This alerts when the detected anomaly impact exceeds $100. Configure separate monitors per service (EC2, Lambda) for faster detection.

Service Quotas: Limiting Blast Radius

Default EC2 service quotas vary by account age and usage. Request reduced limits for high-cost instance types that your workloads don't use:

# Check current limits for GPU instances
aws service-quotas get-service-quota \
  --service-code ec2 \
  --quota-code L-DB2E81BA  # p3 On-Demand instances

# Request a lower limit (e.g., 0 for GPU instances you don't need)
aws service-quotas request-service-quota-increase \
  --service-code ec2 \
  --quota-code L-DB2E81BA \
  --desired-value 0

If your workloads don't need GPU instances, p3, p4, or g4 instances, reducing quotas to 0 means an attacker with your credentials cannot launch them.

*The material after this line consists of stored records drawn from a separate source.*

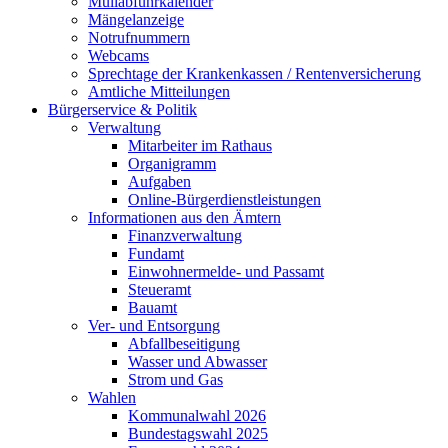
Müllabfuhrkalender
Mängelanzeige
Notrufnummern
Webcams
Sprechtage der Krankenkassen / Rentenversicherung
Amtliche Mitteilungen
Bürgerservice & Politik
Verwaltung
Mitarbeiter im Rathaus
Organigramm
Aufgaben
Online-Bürgerdienstleistungen
Informationen aus den Ämtern
Finanzverwaltung
Fundamt
Einwohnermelde- und Passamt
Steueramt
Bauamt
Ver- und Entsorgung
Abfallbeseitigung
Wasser und Abwasser
Strom und Gas
Wahlen
Kommunalwahl 2026
Bundestagswahl 2025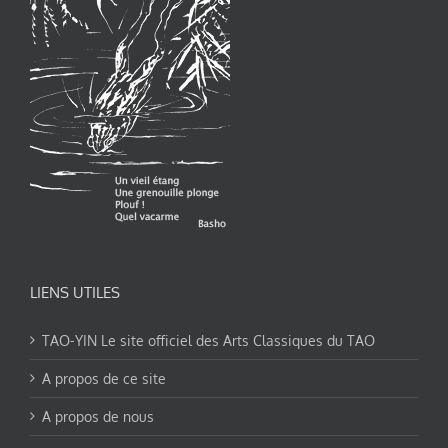
LIENS UTILES
TAO-YIN Le site officiel des Arts Classiques du TAO
A propos de ce site
A propos de nous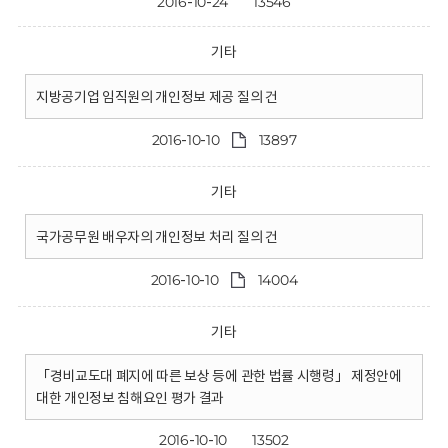
2016-10-24
13546
기타
지방공기업 임직원의 개인정보 제공 질의 건
2016-10-10
13897
기타
국가공무원 배우자의 개인정보 처리 질의 건
2016-10-10
14004
기타
「경비교도대 폐지에 따른 보상 등에 관한 법률 시행령」 제정안에
대한 개인정보 침해요인 평가 결과
2016-10-10
13502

Use SCPs to Restrict Instance Types

At the AWS Organizations level, use Service Control Policies to prevent launching expensive instance types in workload accounts:

{
  "Version": "2012-10-17",
  "Statement": [
    {
      "Sid": "RestrictExpensiveInstanceTypes",
      "Effect": "Deny",
      "Action": "ec2:RunInstances",
      "Resource": "arn:aws:ec2:*:*:instance/*",
      "Condition": {
        "StringLike": {
          "ec2:InstanceType": [
            "p3.*", "p4.*", "p5.*",
            "g4.*", "g5.*",
            "x1.*", "x2.*",
            "u-*"
          ]
        }
      }
    }
  ]
}

Restrict to Specific Regions

If your workloads only run in us-east-1 and eu-west-1, deny operations in all other regions:

{
  "Sid": "DenyUnauthorizedRegions",
  "Effect": "Deny",
  "Action": "*",
  "Resource": "*",
  "Condition": {
    "StringNotEquals": {
      "aws:RequestedRegion": ["us-east-1", "eu-west-1"]
    },
    "ArnNotLike": {
      "aws:PrincipalARN": "arn:aws:iam::*:role/AllowedGlobalRole"
    }
  }
}

Detecting Credential Compromise Early

Monitor CloudTrail for Unusual API Calls

Cryptomining attacks typically exhibit patterns in CloudTrail that don't match normal operations:

# CloudWatch Logs Insights query
fields @timestamp, userIdentity.arn, eventName, awsRegion, sourceIPAddress
| filter eventName in [
    "RunInstances",
    "RequestSpotInstances",
    "CreateSpotFleet",
    "RunJobFlow",
    "CreateCluster"
  ]
| filter awsRegion not in ["us-east-1", "eu-west-1"]  # Your normal regions
| stats count() by userIdentity.arn, awsRegion
| sort count desc

GitHub Token Scanning Integration

For organizations using GitHub, enable GitHub's secret scanning and push protection. For AWS, use the AWSCompromisedKeyQuarantine policy — when AWS detects your key in a public GitHub repo, they automatically attach this policy to quarantine the key:

# Check if your keys have been quarantined
aws iam list-attached-user-policies --user-name my-user
# Look for AWSCompromisedKeyQuarantineV2

Don't wait for AWS to detect the exposure. Use a pre-receive hook or CI check to prevent keys from being committed:

# .git/hooks/pre-commit
#!/bin/bash
if git diff --cached --diff-filter=A -S'AKIA' | grep -q 'AKIA'; then
  echo "ERROR: Potential AWS access key detected in staged files"
  exit 1
fi

Response Playbook for Suspected Compromise

If you detect cryptomining or a billing anomaly that suggests compromise:

  1. Identify the compromised principal using CloudTrail: which IAM user/role made the RunInstances calls?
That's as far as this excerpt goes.